For an SEO audit page, include clear answers for:
What is an SEO audit?
What does an SEO audit include?
How do you audit technical SEO?
How do you audit SEO content?
What tools help with an SEO audit?
How do you prioritize SEO fixes?
This helps users, Google, AI Overviews, and other answer engines understand the page.
9. Check Search Console performance
Google Search Console shows how Google is testing your pages.
Review:
Queries with impressions but no clicks
Pages losing impressions
Pages with low click-through rate
Indexed pages with no traffic
Not indexed reports
Canonical issues
Crawled but not indexed pages
Discovered but not indexed pages
Use the data to improve titles, headings, content depth, internal links, and page targeting. If a page receives impressions for an SEO content audit, strengthen the content audit section. If it receives impressions for a technical SEO audit, strengthen the technical SEO section.

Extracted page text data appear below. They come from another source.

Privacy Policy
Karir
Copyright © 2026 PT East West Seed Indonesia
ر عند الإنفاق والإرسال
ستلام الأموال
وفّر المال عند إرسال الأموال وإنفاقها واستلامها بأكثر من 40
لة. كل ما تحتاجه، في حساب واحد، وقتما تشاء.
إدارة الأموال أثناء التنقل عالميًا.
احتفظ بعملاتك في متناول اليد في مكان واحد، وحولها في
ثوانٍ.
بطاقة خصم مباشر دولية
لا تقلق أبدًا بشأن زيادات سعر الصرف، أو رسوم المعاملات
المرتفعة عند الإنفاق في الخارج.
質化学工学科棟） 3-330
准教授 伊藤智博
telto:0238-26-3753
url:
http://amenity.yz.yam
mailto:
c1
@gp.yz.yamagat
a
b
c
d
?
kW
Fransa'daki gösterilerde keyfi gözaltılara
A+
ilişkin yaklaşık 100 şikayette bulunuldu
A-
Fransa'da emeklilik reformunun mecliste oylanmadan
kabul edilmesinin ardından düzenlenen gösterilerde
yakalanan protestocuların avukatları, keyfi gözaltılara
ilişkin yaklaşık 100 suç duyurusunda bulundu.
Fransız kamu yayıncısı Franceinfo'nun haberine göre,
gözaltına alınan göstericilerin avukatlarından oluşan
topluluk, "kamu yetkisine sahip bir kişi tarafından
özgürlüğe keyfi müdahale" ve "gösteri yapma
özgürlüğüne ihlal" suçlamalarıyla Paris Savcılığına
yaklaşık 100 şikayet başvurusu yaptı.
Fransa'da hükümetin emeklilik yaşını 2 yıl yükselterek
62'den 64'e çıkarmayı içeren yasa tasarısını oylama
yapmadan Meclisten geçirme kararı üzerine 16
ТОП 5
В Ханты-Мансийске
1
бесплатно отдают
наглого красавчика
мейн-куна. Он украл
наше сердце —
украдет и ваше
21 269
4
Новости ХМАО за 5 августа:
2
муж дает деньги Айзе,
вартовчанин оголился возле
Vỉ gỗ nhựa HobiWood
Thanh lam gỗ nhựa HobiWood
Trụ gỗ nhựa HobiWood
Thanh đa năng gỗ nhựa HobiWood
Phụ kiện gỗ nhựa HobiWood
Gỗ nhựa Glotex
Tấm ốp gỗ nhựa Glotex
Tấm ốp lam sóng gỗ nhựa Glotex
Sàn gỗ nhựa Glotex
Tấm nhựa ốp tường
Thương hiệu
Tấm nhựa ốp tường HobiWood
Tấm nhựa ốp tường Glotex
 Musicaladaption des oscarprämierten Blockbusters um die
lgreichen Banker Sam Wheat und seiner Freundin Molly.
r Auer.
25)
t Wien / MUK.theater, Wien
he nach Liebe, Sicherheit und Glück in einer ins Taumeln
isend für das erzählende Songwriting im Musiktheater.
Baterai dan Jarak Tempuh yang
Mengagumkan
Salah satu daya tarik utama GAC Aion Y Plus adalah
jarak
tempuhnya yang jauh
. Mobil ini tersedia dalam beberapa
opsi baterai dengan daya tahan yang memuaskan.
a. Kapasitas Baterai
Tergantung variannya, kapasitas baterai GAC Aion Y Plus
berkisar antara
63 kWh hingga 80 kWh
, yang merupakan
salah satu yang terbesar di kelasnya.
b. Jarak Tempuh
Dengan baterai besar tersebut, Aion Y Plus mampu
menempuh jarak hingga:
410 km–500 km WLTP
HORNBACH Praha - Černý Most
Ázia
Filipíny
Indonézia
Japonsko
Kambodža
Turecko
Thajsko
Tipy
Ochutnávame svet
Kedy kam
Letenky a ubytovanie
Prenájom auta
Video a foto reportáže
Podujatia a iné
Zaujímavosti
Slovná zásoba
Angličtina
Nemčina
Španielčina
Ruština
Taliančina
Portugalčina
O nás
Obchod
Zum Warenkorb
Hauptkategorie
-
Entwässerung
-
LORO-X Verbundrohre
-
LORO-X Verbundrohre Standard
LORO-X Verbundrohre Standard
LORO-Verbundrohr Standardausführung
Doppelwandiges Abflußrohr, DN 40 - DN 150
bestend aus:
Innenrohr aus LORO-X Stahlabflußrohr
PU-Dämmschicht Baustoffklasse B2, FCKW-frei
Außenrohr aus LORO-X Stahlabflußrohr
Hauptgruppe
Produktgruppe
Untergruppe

If a page receives impressions for audit URL SEO, add a clear section explaining how to audit a single URL.
10. Prioritize SEO fixes
An SEO audit is only useful when it leads to action.
Prioritize fixes in this order:
Indexing issues on important pages
Crawl and canonical problems
Broken pages and redirect errors
Missing or weak title tags
Thin or duplicate content
Weak internal linking
Core Web Vitals problems
Content gaps on priority topics
Schema and structured data improvements
Reporting and tracking issues
Fix problems that affect important pages first. A minor issue on a low-value page matters less than an indexing or content problem on a service page, category page, or high-intent blog post.
Final takeaway
A complete SEO audit in 2026 should review indexing, technical SEO, on-page SEO, content quality, internal links, Core Web Vitals, SEO tools, AI search readiness, and Search Console performance.
The best audit not only lists errors. It explains what each issue means, which pages are affected, and what to fix first. If you need help turning an SEO audit into action, Osdire lets you compare freelance SEO experts for technical SEO, content audits, on-page optimization, and search performance improvements.
FAQ
What does an SEO audit include?
An SEO audit includes indexing checks, technical SEO review, on-page SEO analysis, content audit, internal link review, Core Web Vitals, structured data, Search Console data, and priority recommendations.
How do I audit a URL for SEO?
To audit a URL for SEO, check whether it is indexed, crawlable, canonicalized correctly, internally linked, aligned with search intent, optimized with a clear title and H1, and supported by useful content.
What is an SEO content audit?
An SEO content audit reviews page quality, search intent, keyword targeting, duplicate content, thin content, outdated information, internal links, and pages with impressions but low clicks.
What is the best content audit tool?
The best content audit tool depends on the task. Google Search Console is best for performance data, Screaming Frog is strong for crawling and metadata, and tools like Ahrefs or Semrush help with keyword gaps and competitor research.
What is a technical SEO audit?
A technical SEO audit checks crawlability, indexing, robots.txt, sitemaps, canonicals, redirects, broken links, JavaScript rendering, mobile usability, site speed, schema, and site structure.
What is an SEO AI checklist?
An SEO AI checklist reviews whether content is clear, structured, answer-ready, useful, and easy for search engines and AI systems to understand. It checks definitions, headings, entity coverage, FAQs, structured data, internal links, and direct answers to common questions.
How often should you run an SEO audit?
Run a full SEO audit at least once or twice a year. Run a smaller audit after redesigns, migrations, traffic drops, indexing issues, or major content updates.